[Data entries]
=== Section Start ===
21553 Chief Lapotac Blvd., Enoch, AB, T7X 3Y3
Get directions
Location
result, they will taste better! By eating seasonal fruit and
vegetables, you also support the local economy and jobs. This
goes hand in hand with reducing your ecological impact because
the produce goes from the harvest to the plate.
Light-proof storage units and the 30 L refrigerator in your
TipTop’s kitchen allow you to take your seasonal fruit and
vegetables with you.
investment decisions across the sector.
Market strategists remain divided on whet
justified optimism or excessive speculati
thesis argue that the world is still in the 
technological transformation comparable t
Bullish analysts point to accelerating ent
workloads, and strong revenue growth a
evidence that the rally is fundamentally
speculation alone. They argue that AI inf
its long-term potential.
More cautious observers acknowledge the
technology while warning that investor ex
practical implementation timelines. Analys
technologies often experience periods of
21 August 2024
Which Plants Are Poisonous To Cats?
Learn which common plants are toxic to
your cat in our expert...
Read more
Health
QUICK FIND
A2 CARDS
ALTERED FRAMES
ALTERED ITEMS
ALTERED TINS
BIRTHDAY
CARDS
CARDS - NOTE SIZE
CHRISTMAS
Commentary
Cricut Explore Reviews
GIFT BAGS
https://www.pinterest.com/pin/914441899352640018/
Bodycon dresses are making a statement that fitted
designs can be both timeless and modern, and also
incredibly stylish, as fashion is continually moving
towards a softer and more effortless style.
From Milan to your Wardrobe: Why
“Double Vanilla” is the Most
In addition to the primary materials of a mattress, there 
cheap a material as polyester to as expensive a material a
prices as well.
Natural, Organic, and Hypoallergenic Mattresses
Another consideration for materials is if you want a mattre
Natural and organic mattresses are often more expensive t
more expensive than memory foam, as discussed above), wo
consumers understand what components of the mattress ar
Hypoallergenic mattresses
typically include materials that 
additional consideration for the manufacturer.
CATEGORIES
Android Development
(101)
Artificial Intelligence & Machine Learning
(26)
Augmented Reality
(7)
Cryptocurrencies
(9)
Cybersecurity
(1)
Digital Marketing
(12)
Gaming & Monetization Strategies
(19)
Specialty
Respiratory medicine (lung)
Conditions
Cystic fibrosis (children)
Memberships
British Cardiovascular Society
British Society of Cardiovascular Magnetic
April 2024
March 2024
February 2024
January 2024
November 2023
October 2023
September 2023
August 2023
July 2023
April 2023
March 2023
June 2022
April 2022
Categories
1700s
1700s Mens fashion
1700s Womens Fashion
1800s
=== Section End ===
- _Work item_
Copy out the lines of the records above in which the string "also" appears.

- _Output of the task_
vegetables, you also support the local economy and jobs. This
designs can be both timeless and modern, and also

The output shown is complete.